» **What is being asked**
List all lines of the data containing the word "name".

» **Entries supplied**
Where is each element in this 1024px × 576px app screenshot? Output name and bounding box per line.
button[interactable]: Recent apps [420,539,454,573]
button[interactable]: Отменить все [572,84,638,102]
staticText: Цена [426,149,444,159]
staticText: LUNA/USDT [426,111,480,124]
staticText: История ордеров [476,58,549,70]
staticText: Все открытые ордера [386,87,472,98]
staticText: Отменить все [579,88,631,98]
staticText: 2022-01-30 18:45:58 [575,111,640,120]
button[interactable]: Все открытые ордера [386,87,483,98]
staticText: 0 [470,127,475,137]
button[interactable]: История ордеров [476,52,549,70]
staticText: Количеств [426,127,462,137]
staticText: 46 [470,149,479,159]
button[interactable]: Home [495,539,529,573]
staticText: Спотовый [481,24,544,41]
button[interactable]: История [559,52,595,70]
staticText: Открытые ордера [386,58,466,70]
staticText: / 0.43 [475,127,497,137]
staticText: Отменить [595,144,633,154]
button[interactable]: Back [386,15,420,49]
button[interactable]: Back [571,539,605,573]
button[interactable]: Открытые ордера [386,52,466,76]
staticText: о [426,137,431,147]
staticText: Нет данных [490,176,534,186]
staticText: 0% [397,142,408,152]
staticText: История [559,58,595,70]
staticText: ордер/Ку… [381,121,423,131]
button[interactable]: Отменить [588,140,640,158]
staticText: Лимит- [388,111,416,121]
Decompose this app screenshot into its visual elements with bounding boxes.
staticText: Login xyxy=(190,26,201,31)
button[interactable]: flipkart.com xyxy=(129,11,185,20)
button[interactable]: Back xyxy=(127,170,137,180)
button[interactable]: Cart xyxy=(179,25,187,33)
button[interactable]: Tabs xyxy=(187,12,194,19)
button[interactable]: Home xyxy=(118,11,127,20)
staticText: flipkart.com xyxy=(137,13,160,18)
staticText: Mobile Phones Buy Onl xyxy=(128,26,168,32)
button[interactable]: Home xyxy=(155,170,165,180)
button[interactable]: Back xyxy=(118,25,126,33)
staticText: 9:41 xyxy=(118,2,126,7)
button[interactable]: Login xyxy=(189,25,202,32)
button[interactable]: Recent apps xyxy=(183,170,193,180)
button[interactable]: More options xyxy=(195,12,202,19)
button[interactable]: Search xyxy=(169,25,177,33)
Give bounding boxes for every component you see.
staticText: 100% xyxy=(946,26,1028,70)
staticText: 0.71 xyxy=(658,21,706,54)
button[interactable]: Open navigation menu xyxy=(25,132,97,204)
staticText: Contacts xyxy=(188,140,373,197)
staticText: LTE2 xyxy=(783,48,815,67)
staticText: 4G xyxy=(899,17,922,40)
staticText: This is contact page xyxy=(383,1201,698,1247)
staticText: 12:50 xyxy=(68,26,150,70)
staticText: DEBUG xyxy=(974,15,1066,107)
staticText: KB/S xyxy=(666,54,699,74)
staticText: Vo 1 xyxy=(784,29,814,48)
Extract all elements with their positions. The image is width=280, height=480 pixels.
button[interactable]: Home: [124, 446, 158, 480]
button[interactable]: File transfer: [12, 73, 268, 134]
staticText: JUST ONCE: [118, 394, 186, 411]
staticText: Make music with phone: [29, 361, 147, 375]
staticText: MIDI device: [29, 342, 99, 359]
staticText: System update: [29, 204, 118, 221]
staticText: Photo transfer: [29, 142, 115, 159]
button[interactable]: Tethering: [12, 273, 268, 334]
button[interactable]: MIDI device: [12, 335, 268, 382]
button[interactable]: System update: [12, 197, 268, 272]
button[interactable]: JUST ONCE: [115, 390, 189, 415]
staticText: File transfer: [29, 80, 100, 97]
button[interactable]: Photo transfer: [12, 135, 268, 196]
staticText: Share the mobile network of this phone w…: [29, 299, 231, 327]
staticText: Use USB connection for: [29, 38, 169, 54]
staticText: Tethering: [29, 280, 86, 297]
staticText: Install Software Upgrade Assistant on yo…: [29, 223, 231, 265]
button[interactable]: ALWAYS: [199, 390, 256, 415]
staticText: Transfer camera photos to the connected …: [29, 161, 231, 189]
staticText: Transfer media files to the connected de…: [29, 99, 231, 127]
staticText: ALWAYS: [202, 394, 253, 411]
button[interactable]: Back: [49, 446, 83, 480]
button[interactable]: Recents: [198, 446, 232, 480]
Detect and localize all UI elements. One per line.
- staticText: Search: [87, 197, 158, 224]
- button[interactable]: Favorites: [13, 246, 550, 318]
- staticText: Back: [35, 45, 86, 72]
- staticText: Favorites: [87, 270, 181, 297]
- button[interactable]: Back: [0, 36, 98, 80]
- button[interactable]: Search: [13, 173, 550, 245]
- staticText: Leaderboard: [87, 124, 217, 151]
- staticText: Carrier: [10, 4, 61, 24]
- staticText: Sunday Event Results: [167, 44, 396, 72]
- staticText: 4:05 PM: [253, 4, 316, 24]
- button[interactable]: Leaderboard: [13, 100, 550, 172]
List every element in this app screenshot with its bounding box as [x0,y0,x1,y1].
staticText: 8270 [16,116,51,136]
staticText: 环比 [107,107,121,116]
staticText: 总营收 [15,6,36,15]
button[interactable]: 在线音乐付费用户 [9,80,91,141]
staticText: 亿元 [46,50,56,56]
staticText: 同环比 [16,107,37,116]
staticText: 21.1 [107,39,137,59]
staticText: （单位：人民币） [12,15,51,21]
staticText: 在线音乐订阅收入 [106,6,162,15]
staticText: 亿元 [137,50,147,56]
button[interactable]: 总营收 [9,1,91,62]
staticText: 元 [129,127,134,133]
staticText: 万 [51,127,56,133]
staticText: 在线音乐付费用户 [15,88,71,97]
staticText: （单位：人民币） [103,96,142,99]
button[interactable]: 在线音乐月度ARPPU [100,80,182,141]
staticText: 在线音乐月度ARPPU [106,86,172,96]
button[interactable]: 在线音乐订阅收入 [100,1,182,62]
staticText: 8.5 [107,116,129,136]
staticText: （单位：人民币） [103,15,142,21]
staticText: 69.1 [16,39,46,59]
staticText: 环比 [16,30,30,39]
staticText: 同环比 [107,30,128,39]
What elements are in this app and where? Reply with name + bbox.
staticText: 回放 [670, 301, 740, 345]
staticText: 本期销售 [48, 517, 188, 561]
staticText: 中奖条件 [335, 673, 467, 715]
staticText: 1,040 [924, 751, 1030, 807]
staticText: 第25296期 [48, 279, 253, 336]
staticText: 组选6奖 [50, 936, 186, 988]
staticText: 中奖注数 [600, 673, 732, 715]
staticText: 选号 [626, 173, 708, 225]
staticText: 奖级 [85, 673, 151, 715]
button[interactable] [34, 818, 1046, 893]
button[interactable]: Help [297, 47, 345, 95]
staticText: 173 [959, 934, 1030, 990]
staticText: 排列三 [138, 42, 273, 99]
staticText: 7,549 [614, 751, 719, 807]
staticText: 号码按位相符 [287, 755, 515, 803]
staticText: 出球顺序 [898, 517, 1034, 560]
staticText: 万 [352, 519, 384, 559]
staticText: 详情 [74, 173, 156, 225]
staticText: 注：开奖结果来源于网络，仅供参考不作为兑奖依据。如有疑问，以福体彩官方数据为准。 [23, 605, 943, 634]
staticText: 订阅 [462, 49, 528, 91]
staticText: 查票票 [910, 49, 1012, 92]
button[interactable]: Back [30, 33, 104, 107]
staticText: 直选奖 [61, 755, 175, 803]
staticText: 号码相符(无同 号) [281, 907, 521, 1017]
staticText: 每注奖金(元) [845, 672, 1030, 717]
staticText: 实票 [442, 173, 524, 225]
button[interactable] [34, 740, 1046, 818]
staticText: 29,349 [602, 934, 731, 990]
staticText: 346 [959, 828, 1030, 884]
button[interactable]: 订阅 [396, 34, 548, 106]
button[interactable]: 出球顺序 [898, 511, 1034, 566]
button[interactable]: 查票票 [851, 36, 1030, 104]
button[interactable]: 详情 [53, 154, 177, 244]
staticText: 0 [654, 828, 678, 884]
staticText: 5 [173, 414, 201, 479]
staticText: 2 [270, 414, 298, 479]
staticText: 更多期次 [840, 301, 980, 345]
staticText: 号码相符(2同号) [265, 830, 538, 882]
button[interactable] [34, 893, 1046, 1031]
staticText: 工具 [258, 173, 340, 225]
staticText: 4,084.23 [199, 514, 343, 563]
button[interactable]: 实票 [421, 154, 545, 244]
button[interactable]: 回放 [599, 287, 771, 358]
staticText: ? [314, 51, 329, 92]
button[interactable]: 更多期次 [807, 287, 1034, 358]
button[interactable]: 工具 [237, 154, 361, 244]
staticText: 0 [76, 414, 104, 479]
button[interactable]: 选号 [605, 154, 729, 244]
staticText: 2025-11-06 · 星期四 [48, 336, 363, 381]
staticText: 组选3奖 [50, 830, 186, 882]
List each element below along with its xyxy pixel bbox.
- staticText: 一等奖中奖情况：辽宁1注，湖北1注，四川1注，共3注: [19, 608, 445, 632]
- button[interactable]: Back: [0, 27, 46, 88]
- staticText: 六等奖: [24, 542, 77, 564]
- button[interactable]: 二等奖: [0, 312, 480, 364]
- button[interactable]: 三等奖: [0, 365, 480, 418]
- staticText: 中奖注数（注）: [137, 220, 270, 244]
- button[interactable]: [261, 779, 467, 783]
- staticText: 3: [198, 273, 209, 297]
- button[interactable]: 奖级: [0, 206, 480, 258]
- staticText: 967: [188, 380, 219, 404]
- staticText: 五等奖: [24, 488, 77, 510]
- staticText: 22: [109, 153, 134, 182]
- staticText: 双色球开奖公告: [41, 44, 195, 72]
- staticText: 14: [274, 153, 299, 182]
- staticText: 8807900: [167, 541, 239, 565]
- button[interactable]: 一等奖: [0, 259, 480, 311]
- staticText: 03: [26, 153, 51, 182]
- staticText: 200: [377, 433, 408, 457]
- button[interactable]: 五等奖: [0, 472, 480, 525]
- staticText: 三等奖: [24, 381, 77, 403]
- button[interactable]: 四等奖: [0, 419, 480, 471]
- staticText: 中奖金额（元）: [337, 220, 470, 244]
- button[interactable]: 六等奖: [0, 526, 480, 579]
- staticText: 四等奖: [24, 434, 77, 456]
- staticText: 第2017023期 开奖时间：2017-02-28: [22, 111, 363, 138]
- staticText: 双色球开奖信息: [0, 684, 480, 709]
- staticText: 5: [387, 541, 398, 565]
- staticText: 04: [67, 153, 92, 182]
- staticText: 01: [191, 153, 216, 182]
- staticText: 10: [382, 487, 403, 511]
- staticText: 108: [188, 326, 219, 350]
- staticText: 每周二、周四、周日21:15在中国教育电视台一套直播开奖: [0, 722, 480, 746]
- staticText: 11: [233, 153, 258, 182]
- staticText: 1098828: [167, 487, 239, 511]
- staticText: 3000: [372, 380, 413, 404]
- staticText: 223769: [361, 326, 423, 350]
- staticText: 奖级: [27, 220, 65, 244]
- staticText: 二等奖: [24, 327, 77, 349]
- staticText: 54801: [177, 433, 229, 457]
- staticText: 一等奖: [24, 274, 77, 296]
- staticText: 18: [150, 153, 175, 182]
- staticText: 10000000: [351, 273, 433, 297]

» **Exercise response**
Where is each element in this 1024px × 576px app screenshot? Output name and bounding box per line.
What elements are in this app and where? Reply with name + bbox.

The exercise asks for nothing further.